=== DATA TO PROCESS ===

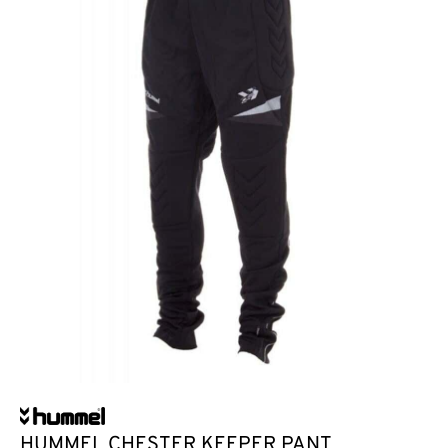
HUMMEL CHESTER KEEPER PANT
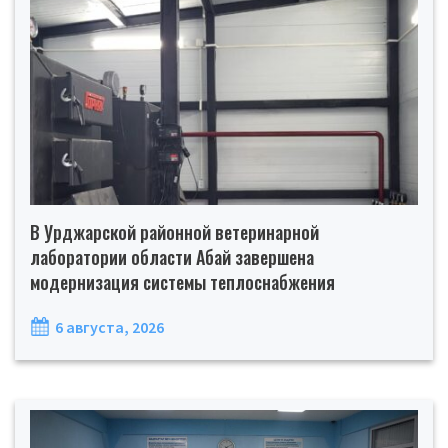
В Урджарской районной ветеринарной
лаборатории области Абай завершена
модернизация системы теплоснабжения
6 августа, 2026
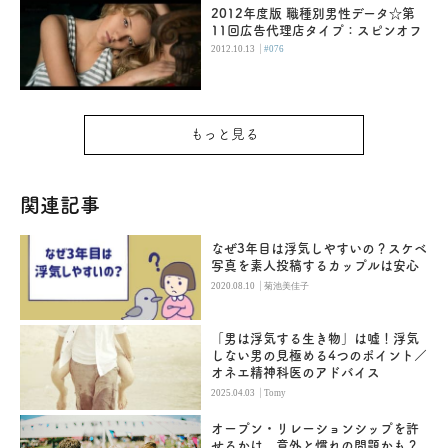
2012年度版 職種別男性データ☆第
11回広告代理店タイプ：スピンオフ
|
2012.10.13
#076
もっと見る
関連記事
なぜ3年目は浮気しやすいの？スケベ
写真を素人投稿するカップルは安心
|
2020.08.10
菊池美佳子
「男は浮気する生き物」は嘘！浮気
しない男の見極める4つのポイント／
オネエ精神科医のアドバイス
|
2025.04.03
Tomy
オープン・リレーションシップを許
せるかは、意外と慣れの問題かも？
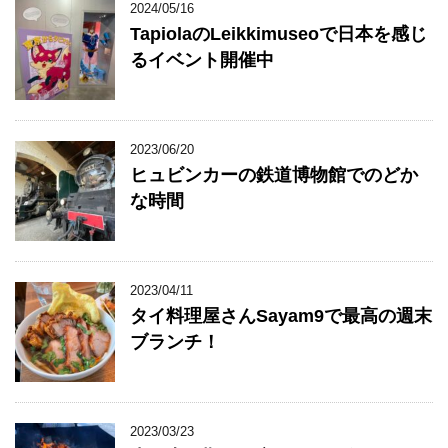
2024/05/16
TapiolaのLeikkimuseoで日本を感じ
るイベント開催中
2023/06/20
ヒュビンカーの鉄道博物館でのどか
な時間
2023/04/11
タイ料理屋さんSayam9で最高の週末
ブランチ！
2023/03/23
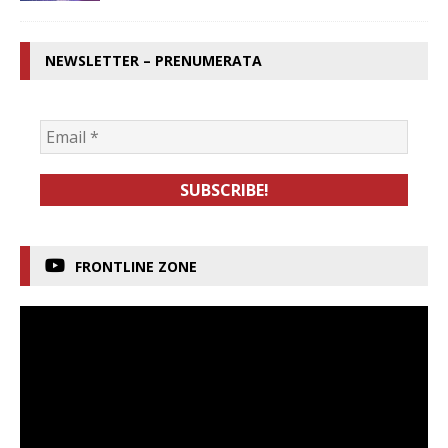
NEWSLETTER – PRENUMERATA
FRONTLINE ZONE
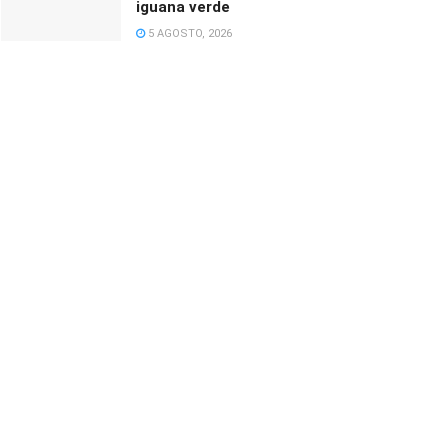
iguana verde
5 AGOSTO, 2026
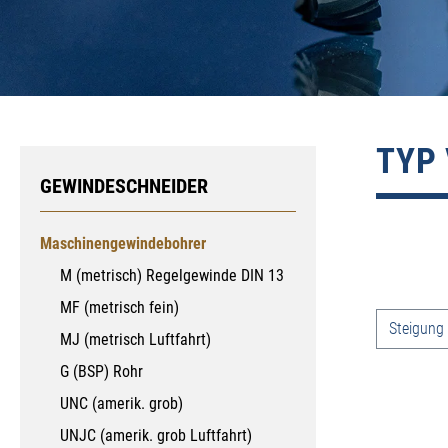
TYP 
GEWINDESCHNEIDER
Maschinengewindebohrer
M (metrisch) Regelgewinde DIN 13
MF (metrisch fein)
Produkt
Steigung
MJ (metrisch Luftfahrt)
G (BSP) Rohr
UNC (amerik. grob)
UNJC (amerik. grob Luftfahrt)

===

*EXERCISE DETAILS*
Exactly as written, set down the lines from the line holding "лаборатории области Абай завершена" to the last line of the data, both ends included, pictures excluded.

*SOLUTION*
лаборатории области Абай завершена
модернизация системы теплоснабжения
6 августа, 2026
2012年度版 職種別男性データ☆第
11回広告代理店タイプ：スピンオフ
|
2012.10.13
#076
もっと見る
関連記事
なぜ3年目は浮気しやすいの？スケベ
写真を素人投稿するカップルは安心
|
2020.08.10
菊池美佳子
「男は浮気する生き物」は嘘！浮気
しない男の見極める4つのポイント／
オネエ精神科医のアドバイス
|
2025.04.03
Tomy
オープン・リレーションシップを許
せるかは、意外と慣れの問題かも？
2024/05/16
TapiolaのLeikkimuseoで日本を感じ
るイベント開催中
2023/06/20
ヒュビンカーの鉄道博物館でのどか
な時間
2023/04/11
タイ料理屋さんSayam9で最高の週末
ブランチ！
2023/03/23
NEWSLETTER – PRENUMERATA
FRONTLINE ZONE
iguana verde
5 AGOSTO, 2026
TYP 
GEWINDESCHNEIDER
Maschinengewindebohrer
M (metrisch) Regelgewinde DIN 13
MF (metrisch fein)
Produkt
Steigung
MJ (metrisch Luftfahrt)
G (BSP) Rohr
UNC (amerik. grob)
UNJC (amerik. grob Luftfahrt)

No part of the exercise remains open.